Today, two Black governors have won recent elections, along with six senators since Reconstruction. And, more than one-third of America’s top-100 cities is governed by African Americans, many who have swept into southern city halls. Black women are also making strides including Mayor Elia Jones of Ferguson, Missouri, elected in the town which in August 2014 made the news when Michael Brown, a Black unarmed 18-year-old teenager, was shot several times and killed by a white police officer.

“We have Black mayors in Montgomery, Selma, Birmingham, Richmond, and Atlanta. We have a stronghold all across Confederate states,” Jackson said. “Dr. King never saw a Black mayor in Atlanta or elected one in Washington, Houston or Dallas. The Voting Rights changed everything.

“Trump could have won if it were not for Milwaukee, Detroit, Atlanta and Philadelphia. Descendants of ex-slaves who were driven north to flee terror are now pulling their weight. … We’re coming across the finish line, now we must make sure we have a return on our investment,” he stressed.

Jackson’s life and work symbolize the quest for equality and nondiscrimination. He is the recipient of more than 40 honorary doctorate degrees for his work in human and civil rights and nonviolent social change. A member of the Divine 9, Jackson was awarded the 2020 Omega Psi Phi Fraternity, Inc. Lifetime Achievement Award at the Founders Day Banquet this summer.

In his latest book, Keeping Hope Alive, Jackson publishes his soul-stirring sermons and speeches he’s delivered both to the downtrodden and the powerful, from Senegal and Bangkok to Chicago. It’s an impressive look into his indelible legacy and how it continues impacting many lives today.

On his birthday in October, he handed out diapers and infant formula to mothers in need, an homage to his beloved mother. He stood in the cold pouring rain to protest the looming closure of Mercy Hospital in the Bronzeville neighborhood of Chicago, which would create a hospital desert for the city’s most vulnerable population. And recently, the Rainbow Coalition handed out over 500 hot meals Thanksgiving week.
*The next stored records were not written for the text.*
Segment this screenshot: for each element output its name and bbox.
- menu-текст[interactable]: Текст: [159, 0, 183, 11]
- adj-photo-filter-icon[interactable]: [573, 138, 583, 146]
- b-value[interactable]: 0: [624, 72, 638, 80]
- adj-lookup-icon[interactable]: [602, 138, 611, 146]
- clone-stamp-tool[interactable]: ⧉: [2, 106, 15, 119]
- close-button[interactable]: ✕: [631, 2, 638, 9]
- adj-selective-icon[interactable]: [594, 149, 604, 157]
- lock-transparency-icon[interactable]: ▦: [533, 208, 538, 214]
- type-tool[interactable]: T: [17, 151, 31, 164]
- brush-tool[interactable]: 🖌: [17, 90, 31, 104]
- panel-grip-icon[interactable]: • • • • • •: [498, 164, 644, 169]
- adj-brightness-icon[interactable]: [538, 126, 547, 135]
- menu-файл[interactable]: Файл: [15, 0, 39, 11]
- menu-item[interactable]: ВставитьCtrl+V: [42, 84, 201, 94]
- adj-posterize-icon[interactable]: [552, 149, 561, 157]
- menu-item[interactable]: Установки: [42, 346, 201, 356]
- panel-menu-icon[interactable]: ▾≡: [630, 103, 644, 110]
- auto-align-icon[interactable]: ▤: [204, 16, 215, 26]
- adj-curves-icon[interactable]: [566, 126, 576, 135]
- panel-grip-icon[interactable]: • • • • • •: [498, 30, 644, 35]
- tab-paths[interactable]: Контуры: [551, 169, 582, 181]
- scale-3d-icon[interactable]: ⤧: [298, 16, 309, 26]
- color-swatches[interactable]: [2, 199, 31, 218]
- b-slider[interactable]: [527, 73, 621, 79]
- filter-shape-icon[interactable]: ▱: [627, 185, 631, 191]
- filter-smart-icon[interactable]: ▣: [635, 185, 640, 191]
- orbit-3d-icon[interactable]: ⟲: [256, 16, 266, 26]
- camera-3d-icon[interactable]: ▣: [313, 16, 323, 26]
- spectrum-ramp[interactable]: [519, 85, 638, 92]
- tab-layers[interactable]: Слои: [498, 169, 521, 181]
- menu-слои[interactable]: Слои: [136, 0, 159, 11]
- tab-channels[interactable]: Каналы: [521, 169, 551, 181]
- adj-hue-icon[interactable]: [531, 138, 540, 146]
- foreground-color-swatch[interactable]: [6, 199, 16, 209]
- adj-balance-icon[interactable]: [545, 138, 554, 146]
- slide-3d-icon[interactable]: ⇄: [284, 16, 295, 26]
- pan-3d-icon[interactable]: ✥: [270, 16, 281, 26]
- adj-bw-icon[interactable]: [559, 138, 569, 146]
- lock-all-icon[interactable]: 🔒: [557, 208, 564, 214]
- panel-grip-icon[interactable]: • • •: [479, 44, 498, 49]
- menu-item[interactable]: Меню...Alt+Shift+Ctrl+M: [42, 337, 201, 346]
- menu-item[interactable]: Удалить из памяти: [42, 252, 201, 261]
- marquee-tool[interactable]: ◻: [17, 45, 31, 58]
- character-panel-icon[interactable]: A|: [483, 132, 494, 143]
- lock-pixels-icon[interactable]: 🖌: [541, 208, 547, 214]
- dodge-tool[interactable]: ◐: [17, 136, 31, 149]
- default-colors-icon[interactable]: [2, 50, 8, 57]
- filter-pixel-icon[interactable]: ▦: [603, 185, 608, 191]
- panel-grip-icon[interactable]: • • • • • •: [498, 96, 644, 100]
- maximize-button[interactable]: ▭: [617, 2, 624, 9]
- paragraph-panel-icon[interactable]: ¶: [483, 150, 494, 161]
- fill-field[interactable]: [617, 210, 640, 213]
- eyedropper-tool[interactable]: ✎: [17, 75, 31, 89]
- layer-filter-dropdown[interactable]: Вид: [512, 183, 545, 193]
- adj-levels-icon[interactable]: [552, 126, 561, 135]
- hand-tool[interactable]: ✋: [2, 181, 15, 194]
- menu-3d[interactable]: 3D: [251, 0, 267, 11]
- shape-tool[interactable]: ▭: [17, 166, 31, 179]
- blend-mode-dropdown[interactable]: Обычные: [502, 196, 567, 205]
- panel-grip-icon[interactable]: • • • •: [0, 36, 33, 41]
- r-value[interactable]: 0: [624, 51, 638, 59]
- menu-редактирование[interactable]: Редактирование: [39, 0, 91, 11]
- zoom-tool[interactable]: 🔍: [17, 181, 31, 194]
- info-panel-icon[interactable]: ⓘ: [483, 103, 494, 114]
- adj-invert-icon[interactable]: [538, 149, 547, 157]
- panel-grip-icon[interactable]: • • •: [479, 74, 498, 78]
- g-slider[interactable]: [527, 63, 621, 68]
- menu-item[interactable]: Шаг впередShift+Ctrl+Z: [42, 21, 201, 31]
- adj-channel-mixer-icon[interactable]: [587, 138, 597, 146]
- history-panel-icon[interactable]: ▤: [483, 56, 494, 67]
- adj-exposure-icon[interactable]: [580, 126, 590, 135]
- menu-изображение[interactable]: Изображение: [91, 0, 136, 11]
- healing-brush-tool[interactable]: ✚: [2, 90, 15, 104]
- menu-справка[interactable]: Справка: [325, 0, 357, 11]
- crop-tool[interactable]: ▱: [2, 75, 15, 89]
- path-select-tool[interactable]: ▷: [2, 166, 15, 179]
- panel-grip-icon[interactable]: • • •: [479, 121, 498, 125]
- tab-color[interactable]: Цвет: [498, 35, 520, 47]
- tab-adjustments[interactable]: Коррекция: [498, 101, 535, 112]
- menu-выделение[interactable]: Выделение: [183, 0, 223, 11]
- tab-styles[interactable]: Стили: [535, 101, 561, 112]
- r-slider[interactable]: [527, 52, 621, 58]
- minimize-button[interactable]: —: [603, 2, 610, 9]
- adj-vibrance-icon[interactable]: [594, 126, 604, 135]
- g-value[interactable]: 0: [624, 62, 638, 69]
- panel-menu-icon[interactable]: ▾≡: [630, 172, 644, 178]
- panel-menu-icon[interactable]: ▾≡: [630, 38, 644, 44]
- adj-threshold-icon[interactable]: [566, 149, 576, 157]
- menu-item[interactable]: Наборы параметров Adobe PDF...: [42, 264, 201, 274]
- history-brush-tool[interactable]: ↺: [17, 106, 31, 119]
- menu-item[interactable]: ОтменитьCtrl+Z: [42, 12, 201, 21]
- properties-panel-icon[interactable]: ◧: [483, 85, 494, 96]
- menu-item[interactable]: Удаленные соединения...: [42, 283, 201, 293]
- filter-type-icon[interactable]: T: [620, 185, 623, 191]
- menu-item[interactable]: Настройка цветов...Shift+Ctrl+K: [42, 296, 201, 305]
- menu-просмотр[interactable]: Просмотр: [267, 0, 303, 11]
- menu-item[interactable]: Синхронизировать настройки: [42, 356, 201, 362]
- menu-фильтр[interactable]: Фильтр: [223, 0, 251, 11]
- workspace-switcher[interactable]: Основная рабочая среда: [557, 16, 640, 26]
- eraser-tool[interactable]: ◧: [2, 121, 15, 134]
Jackson leans on two biblical scriptures for continued strength: “For his anger endureth but a moment; in his favor is life: weeping may endure for a night, but joy cometh in the morning;” (Psalms 30:5) and, “If My people who are called by My name will humble themselves, and pray and seek My face, and turn from their wicked ways, then I will hear from heaven, and will forgive their sin and heal their land. (2 Chronicles 7:14)

When asked what legacy left on the life of others would you like remembered most, Jackson said: “That I was there to help others in need. That I did my best to do God’s will. …  It’s all about service. You cannot give without receiving and you cannot win without losing.”